Activity: Exclude pictures; retype the lines below from the line containing "2026-07-29 19:03:40" through the end of the records, both ends kept.

The records:
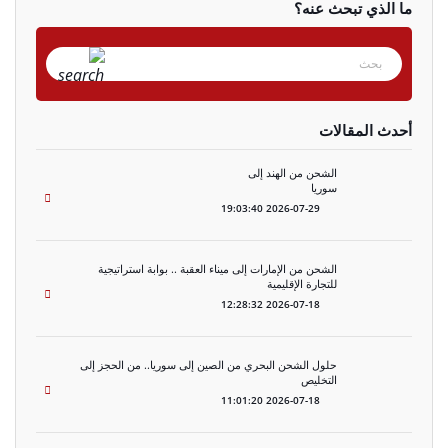
ما الذي تبحث عنه؟
أحدث المقالات
الشحن من الهند إلى
سوريا
2026-07-29 19:03:40
الشحن من الإمارات إلى ميناء العقبة .. بوابة استراتيجية
للتجارة الإقليمية
2026-07-18 12:28:32
حلول الشحن البحري من الصين إلى سوريا.. من الحجز إلى
التخليص
2026-07-18 11:01:20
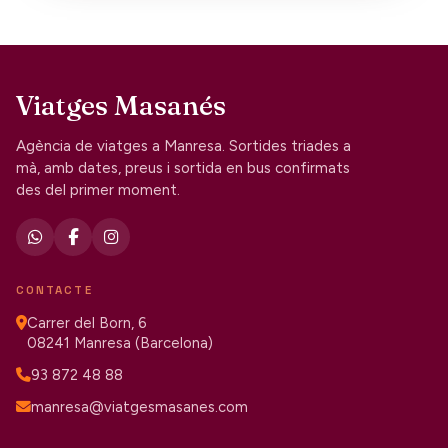
Viatges Masanés
Agència de viatges a Manresa. Sortides triades a
mà, amb dates, preus i sortida en bus confirmats
des del primer moment.
CONTACTE
Carrer del Born, 6
08241 Manresa (Barcelona)
93 872 48 88
manresa@viatgesmasanes.com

Finished task:
2026-07-29 19:03:40
الشحن من الإمارات إلى ميناء العقبة .. بوابة استراتيجية
للتجارة الإقليمية
2026-07-18 12:28:32
حلول الشحن البحري من الصين إلى سوريا.. من الحجز إلى
التخليص
2026-07-18 11:01:20
Viatges Masanés
Agència de viatges a Manresa. Sortides triades a
mà, amb dates, preus i sortida en bus confirmats
des del primer moment.
CONTACTE
Carrer del Born, 6
08241 Manresa (Barcelona)
93 872 48 88
manresa@viatgesmasanes.com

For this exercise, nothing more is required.